でも、私は送ってもらう身だ。贅沢を言っている場合ではない。


貴矢くんは運転席に乗り込んだ。

私は助手席のドアを開けて乗り込む。


「おじゃまします……」


きついタバコの匂いが漂ってきた。


「貴矢くん、タバコ吸うの?」


「いや。俺は吸わない。親父は結構吸うけどな」


車の中も、かなり汚かった。

灰皿には吸い殻がたくさん溜まっていたし、お菓子の空袋とか、いろんなゴミが車内に残されていた。

貴矢くんとドライブできるのを期待していた私は、なんとなく興が冷めてしまった。


車は走り出す。

貴矢くんは言った。


「ジュース買いたいから、ちょっとコンビニ寄ってもいいかな」


「どうぞ」


コンビニの狭い駐車場には、1台分のスペースが空いていた。

貴矢くんは巧みなハンドルさばきで、1回でねらいの場所に車を入れる。


「すご~い! 貴矢くん、車庫入れ得意なんだね! 私も免許もっているけど、何回も切り返しちゃう」


「ははは。オレは車庫入れ、得意だぞ」


貴矢くんはそう言うと車を降り、コンビニに入った。


車は正直、汚いけど、貴矢くんはイケメンだし、車の運転もうまいし、やっぱりステキな人だな……

そんなことを考えながら、私は助手席で待っていた。


「これ、志保の分」


戻ってきた貴矢くんは、私にジュースの缶を差し出した。


「え? いいのに……」


「いいからいいから」


車は再び、私達の住む街へと走り出す。

隣には貴矢くんが座って運転している。

ハンドルを持つ貴矢くんの腕を見た。

なんだかドキドキしてきた。


やっぱり、私は貴矢くんのことが好き。


「もうすぐ卒業だね」


「そうだな……」


貴矢くんはしばらく無言になり、何かを考えていた。

そして、おもむろに口を開いた。


「志保はこの大学、第一志望だった?」


「え? そうだよ。
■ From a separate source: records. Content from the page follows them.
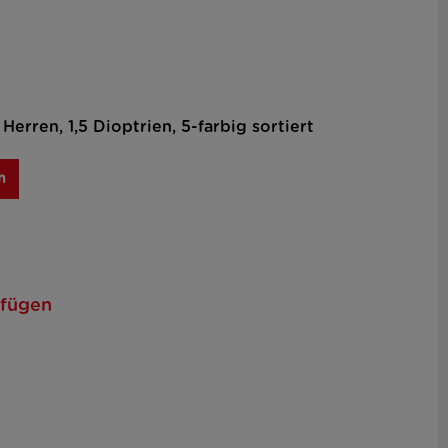
Herren, 1,5 Dioptrien, 5-farbig sortiert
n
ufügen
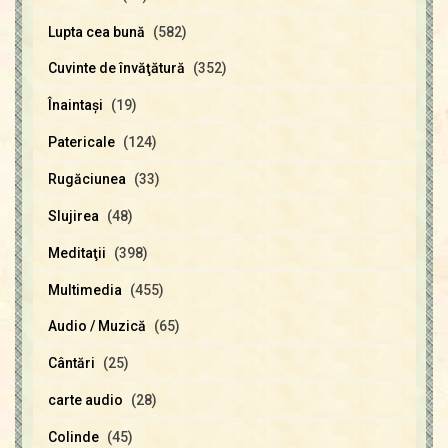
Lupta cea bună
(582)
Cuvinte de învăţătură
(352)
Înaintaşi
(19)
Patericale
(124)
Rugăciunea
(33)
Slujirea
(48)
Meditaţii
(398)
Multimedia
(455)
Audio / Muzică
(65)
Cântări
(25)
carte audio
(28)
Colinde
(45)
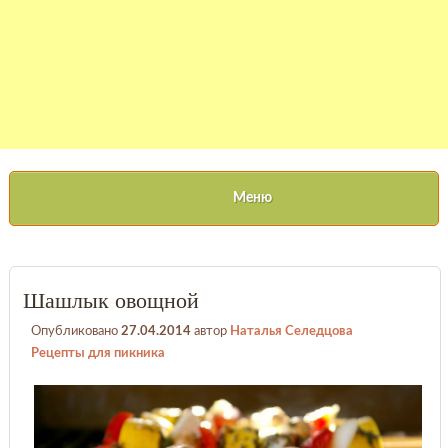
Меню
Шашлык овощной
Опубликовано
27.04.2014
автор
Наталья Селедцова
Рецепты для пикника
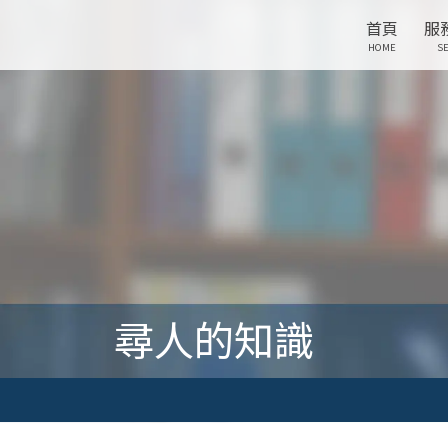
首頁
服
HOME
SE
尋人的知識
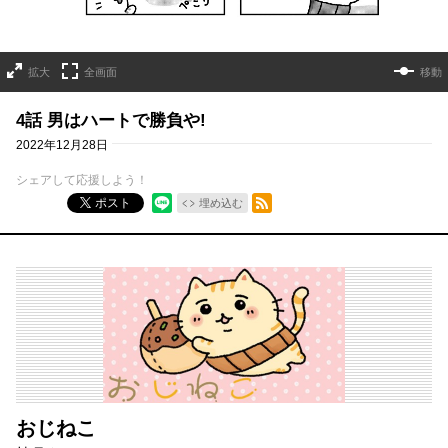
拡大
全画面
移動
4話 男はハートで勝負や!
2022年12月28日
シェアして応援しよう！
RSSフィード
ポスト
埋め込む
おじねこ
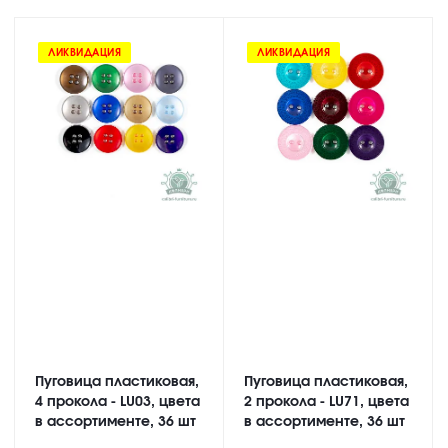
ЛИКВИДАЦИЯ
ЛИКВИДАЦИЯ
Пуговица пластиковая,
Пуговица пластиковая,
4 прокола - LU03, цвета
2 прокола - LU71, цвета
в ассортименте, 36 шт
в ассортименте, 36 шт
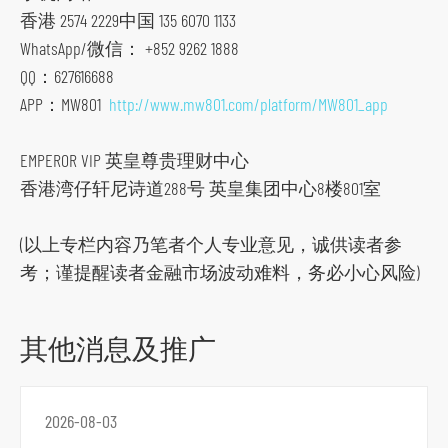
香港 2574 2229中国 135 6070 1133
WhatsApp/微信： +852 9262 1888
QQ：627616688
APP：MW801
http://www.mw801.com/platform/MW801_app
EMPEROR VIP 英皇尊贵理财中心
香港湾仔轩尼诗道288号 英皇集团中心8楼801室
(以上专栏内容乃笔者个人专业意见，诚供读者参
考；谨提醒读者金融市场波动难料，务必小心风险)
其他消息及推广
2026-08-03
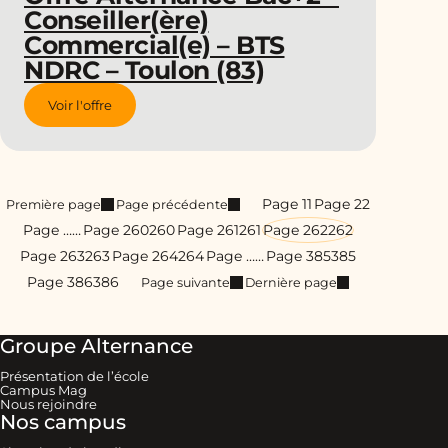
Conseiller(ère)
Commercial(e) – BTS
NDRC – Toulon (83)
Voir l'offre
Page 1
1
Page 2
2
Première page
Page précédente
Page …
…
Page 260
260
Page 261
261
Page 262
262
Page 263
263
Page 264
264
Page …
…
Page 385
385
Page 386
386
Page suivante
Dernière page
Groupe Alternance
Présentation de l’école
Campus Mag
Nous rejoindre
Nos campus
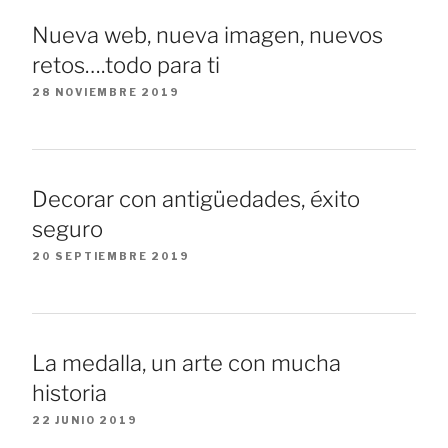
Nueva web, nueva imagen, nuevos
retos….todo para ti
28 NOVIEMBRE 2019
Decorar con antigüedades, éxito
seguro
20 SEPTIEMBRE 2019
La medalla, un arte con mucha
historia
22 JUNIO 2019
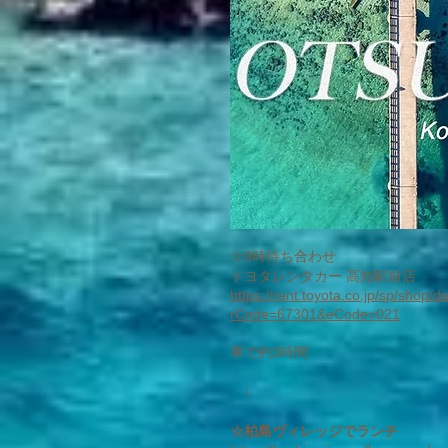
☆9時待ち合わせ
トヨタレンタカー 高知駅前店
https://rent.toyota.co.jp/sp/shop/d
rCode=67301&eCode=021
​車で約3時間
↓
☆柏島ヴィレッジでランチ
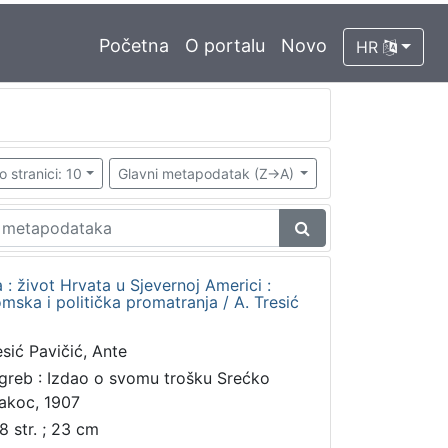
Početna
O portalu
Novo
HR
o stranici: 10
Glavni metapodatak (Z->A)
 : život Hrvata u Sjevernoj Americi :
mska i politička promatranja / A. Tresić
esić Pavičić, Ante
greb : Izdao o svomu trošku Srećko
akoc, 1907
8 str. ; 23 cm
ちょっと遠いけど、家から通えるし……」


「そっか……俺はもっと都会の大学に行きたかった」


貴矢くんは、ゼミでも活発に意見を出すし、向上心もある方だと思う。

もっと難しい大学に行きたかったというのもうなずける。


「入学してすぐの頃は、別の大学を受け直そうかな、って思ってた。でもさ、卒業を前にして、この大学に入って良かったって、今はそう思っている」


「うん。私もこの大学、好きだよ」


「志保はさ、運命は生まれたときから決まっているって思う?」


「なにそれ?」


「俺さ、小さい頃から都会の大学に行きたいって思って勉強してきた。けど、それは叶わなくてこうして地元の大学に入った。この運命ってさ、初めから決まっていたのかな、って思って」


「どうだろうね」


「受験をやり直したいって何度も思った。でも、この大学に入るという運命が初めから決まっていたのなら仕方ない。そんな風に最近は思うようになったんだ」


「運命……」


「ゼミの仲間と一緒に研究したのも楽しかった。仲間たちとの出会いも運命の出会いだったと今なら思える。みんないいやつだし……」


「うん。私もこの研究室に入れて良かったって思っているよ」


車は信号で停止した。


カ チ カ チ カ チ カ チ ……


夜の静けさの中、車内に聞こえるのはウインカーの音だけ。

貴矢くんは、この後、何を言うのだろう。


私はまた、妄想にふけってしまった。

行きたい大学に行けず、この大学に入った貴矢くん。これが自分の運命だったと受け入れている。そして、ゼミの仲間と出会えたのも運命だったと言っている。


これって……


私と出会えたことも「運命」って……

そういうことかな?

貴矢くんの次の言葉を、私は待っていた。


カ チ カ チ カ チ カ チ ……


貴矢くんは黙っている。

聞こえてくるウインカーの音が、私をドキドキさせる。


信号は青に変わった。

車は走り出す。


「志保の家って、ここからどう行くんだっけ?」


「え? ええっと……」


現実に引き戻された。

何を期待していたのだろう。

なんだか、急に恥ずかしくなってきた。



貴矢くんは、私を家の前で下ろしてくれた。


汚れた窓ガラスを下げ、貴矢くんは言った。


「じゃあ、またな」


「うん。送ってくれてありがとう」


車は角を曲がり、私の視界から消えていった。



ため息をついた。

何を考えていたんだろう、私……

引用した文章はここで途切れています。